Maybe just the relay clicking on?


----------



## alo

i think so too.. guess it should be fine..jus find it a tat irritating.. other than that the amp's pretty for a 2-way active front setup.. =)


----------



## casão

I have that in mine as well.


----------



## alo

casão said:


> I have that in mine as well.


thanz for the feedback.. at least i know tat its normal. =)


----------



## IBcivic

it's probably noise from an outside source. my audisons[owned 4 different models] have always been super quiet, no clicks,buzz,bumps,thumps, whatsoever.


----------



## typericey

no turn on/off click in the LRx 5.1k that I had (note the past tense. i deeply regret ever selling it - best amp i've ever owned)


----------



## alo

stinky06 said:


> it's probably noise from an outside source. my audisons[owned 4 different models] have always been super quiet, no clicks,buzz,bumps,thumps, whatsoever.


for mine, i am quite certain the clicking sounds come from the amp. As mentioned earlier, they only happen when the amplifier is turned on or off by the headunit.

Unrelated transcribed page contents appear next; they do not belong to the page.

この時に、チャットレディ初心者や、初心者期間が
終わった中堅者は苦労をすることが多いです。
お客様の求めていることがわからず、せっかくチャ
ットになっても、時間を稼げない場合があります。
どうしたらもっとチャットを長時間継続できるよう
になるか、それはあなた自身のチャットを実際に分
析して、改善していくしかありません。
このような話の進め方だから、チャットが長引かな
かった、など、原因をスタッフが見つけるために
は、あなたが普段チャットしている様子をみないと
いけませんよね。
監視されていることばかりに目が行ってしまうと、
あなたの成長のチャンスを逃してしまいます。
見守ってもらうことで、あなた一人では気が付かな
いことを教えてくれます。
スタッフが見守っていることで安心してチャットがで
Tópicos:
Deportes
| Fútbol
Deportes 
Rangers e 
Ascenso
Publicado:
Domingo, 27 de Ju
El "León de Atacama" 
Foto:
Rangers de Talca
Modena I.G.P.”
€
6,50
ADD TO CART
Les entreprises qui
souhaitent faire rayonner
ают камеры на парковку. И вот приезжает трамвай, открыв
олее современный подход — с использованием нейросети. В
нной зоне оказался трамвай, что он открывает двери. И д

Like wat chongl has mentioned, i believe tat they should be caused by the relay switchin in the amp..


----------



## james2266

Well, just got this amp installed in my ride over the past 3 days. This thing has a crazy amount of sub bass output and it seems super clean too. I haven't checked to see if they turned on the sub crossover on the amp however. I actually had to turn down the sub output as it was drounding out everything else it seemed. I find the high end is a little muffled however. I also had a brand new set of Hertz HSK 165s installed and they said that I would have to come back in for a retune in a few weeks after they have broken in. I am wondering if they deliberately turned that part of the amp down a bit to protect the tweeters maybe. I had the exact opposite in my previous install with a PDX-5 as the amp so maybe they went a little overboard to give me more sub bass. I, too, am amazed that my Boston G2 is handing the wattage just fine too. It is rated at 300w rms and is receiving 1150 w rms at 2 ohm!  It seems to love it tho. NO bottoming out that I've noticed yet. I also have a Bit One.1 as a processor being used and not exactly sure what they have things set at. I might attach my laptop to it one day and see exactly what thing are set at or I might just ask more questions (maybe get a printout) when I go in for the re-tune. So far this thing packs a punch for sure and I am loving it so far Just wish I had a little more high end clarity but that could be deliberately done. I will check on the crossover one of these days too. Thanks for the tip.


----------



## jooonnn

Can't wait til i test mine out this weekend courtesy of Ryan Slade! A+ Guy


----------



## evan

I've got a LRx 6.9 for my next install and I'm wondering if you guys feel the crossovers included in these amps are sufficient for running an active system or if you would still recommend an external crossover.


----------



## jooonnn

Love my new 5.1k. It just feels right. haha

Anyways, as for the external crossover, you should be fine running active off the amp, but you will see a huge difference when you use a nice processor like the Pioneer DEH-P01 or Bitone.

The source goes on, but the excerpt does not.